Re: htdig: Preliminary proposal for data structures to support phrases

Jason Moore (
Mon, 8 Jun 1998 16:33:55 -0400 (EDT)

On Mon, 8 Jun 1998, Leslie Mikesell wrote:

> According to Jason Moore:
> >
> > > And you still
> > > won't know if one 2 word sequence links up with another to complete
> > > a 4 word phrase.
> >
> > Sure I do. e.g. "One two three four" would start the search at the second
> > term and end at the second last - so there would be two searches:
> >
> > 1. "two" where prev is "one" and next is "three"
> > 2. "three" where prev is "two" and next is "four"
> That means you have to have every three-word sequence indexed, not
> just every unique sequence, and you have to wade through all the
> possibilities the hard way.

hmm, that's true. A quick grep on a 14 meg mailing list archive reveals
37624 lines containing "is" and 32608 lines containing "the". That would
be a lot of "hits" to linearly search through. (I guess stop words would
be essential using this approach...)

> > > Could you instead store a list of positions within
> > > the document where each word appears? Then after looking up the
> > > potential matches containing all the words, discard the ones where
> > > you can't assemble a consecutive list of position numbers matching
> > > the words in the phrase.
> >
> > You could, but I think you might have some lookup efficiency problems. If
> > i had a gdbm file of words for keys and kept the absolute "location" (some
> > sort of number) then the only way to find the next word would be to
> > linearly search through all the results looking for the next position..
> > If you had an additional index of postions to words, then you might have
> > something... Have you tried this "location" approach before?
> You would look up the words first. There would be only one instance
> of the word indexed per document so it can be a gdbm key. Part of the value
> data would be the list of of locations.

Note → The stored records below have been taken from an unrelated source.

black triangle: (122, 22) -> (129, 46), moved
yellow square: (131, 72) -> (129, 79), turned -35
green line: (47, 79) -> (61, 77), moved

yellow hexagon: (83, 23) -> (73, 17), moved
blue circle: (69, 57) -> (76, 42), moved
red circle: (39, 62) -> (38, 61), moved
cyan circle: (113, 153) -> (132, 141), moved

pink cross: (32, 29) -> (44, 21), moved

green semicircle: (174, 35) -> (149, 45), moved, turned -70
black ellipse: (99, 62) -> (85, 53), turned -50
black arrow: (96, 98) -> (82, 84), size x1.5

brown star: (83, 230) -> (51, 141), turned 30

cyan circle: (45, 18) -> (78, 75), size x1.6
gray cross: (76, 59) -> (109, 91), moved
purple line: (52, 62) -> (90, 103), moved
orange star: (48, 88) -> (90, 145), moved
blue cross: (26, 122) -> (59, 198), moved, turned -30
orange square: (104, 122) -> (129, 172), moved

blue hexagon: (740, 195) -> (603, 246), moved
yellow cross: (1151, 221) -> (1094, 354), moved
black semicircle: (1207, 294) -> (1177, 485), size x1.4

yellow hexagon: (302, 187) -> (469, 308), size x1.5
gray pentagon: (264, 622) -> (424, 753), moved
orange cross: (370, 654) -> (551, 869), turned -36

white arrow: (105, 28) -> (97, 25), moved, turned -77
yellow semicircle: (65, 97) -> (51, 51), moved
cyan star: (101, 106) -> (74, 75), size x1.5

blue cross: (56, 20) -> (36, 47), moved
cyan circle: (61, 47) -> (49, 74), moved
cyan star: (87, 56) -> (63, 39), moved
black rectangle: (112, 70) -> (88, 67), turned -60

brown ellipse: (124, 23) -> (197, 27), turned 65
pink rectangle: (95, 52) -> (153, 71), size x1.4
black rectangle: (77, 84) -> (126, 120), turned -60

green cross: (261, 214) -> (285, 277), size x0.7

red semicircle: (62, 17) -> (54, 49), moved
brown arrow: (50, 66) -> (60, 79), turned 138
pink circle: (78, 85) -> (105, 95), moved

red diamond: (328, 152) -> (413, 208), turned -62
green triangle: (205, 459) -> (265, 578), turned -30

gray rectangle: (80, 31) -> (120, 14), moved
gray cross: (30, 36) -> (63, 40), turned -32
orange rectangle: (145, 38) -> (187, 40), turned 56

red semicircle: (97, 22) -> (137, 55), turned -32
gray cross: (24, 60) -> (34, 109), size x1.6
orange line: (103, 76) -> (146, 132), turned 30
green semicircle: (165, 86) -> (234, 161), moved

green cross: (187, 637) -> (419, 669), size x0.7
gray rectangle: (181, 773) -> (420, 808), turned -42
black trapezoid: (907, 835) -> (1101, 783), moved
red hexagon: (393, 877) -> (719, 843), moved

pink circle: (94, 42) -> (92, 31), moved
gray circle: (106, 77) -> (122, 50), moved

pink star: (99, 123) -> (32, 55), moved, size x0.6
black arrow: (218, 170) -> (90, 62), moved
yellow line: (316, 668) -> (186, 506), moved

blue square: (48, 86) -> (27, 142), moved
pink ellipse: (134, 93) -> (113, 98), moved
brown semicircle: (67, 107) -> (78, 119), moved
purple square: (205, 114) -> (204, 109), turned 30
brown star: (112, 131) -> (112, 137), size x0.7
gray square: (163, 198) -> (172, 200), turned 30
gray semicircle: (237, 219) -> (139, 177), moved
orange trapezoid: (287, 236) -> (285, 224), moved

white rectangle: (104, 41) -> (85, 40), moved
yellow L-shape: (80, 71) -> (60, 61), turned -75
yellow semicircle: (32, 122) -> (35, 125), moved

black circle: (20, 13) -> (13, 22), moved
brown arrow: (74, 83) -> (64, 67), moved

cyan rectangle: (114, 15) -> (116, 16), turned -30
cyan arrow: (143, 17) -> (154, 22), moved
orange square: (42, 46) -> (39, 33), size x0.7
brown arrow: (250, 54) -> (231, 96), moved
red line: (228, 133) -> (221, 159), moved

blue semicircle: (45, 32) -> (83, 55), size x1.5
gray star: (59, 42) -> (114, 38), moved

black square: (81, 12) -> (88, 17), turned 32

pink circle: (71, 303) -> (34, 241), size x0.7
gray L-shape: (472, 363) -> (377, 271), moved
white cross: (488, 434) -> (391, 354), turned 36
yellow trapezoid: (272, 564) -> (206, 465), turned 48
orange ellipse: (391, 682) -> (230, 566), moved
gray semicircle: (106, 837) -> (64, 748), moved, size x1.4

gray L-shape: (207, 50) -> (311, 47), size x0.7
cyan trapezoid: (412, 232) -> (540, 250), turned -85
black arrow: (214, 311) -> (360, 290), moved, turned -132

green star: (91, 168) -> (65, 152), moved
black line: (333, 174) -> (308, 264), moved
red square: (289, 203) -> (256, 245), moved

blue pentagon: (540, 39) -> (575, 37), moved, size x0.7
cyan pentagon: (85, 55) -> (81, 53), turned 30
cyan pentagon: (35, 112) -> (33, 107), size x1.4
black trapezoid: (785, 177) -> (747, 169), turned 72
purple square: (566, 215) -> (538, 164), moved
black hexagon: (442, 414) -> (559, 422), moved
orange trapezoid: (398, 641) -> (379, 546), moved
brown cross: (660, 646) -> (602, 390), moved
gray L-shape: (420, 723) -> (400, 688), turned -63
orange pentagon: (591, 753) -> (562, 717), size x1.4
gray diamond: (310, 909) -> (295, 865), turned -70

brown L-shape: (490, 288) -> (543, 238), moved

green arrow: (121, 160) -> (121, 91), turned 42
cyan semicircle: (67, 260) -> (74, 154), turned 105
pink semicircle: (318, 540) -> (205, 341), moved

ok, so the data structure would be something like the following:

[Word DB]
<Word> : <Word ID>

[Url DB]
<Url ID> : <Url>

[Doc DB]
<Word ID> : <Url ID>[<Url ID>]..

[Location DB]
<Word ID><Url ID> : <Location>[<Location>...]

> To find a phrase you would
> find the first word, then the second, then check to see if you can
> match a sequence where the location of the second word follows the
> first one, then repeat for the rest of the words in the phrase discarding
> the possible paths as soon as you see they can't work.

yeah, that's cool. My only concern is that each unique word in the
documents will use a key (albeit a small key and smallish value). I'll
try this with perl tonight to see how fast the lookup is and how much disk
space the index uses.

> I haven't
> tried this but I would expect the computation of possible paths
> to happen much faster than additional disk lookups. Plus, it allows
> 'near' and 'not near' searchs with a variation in the math.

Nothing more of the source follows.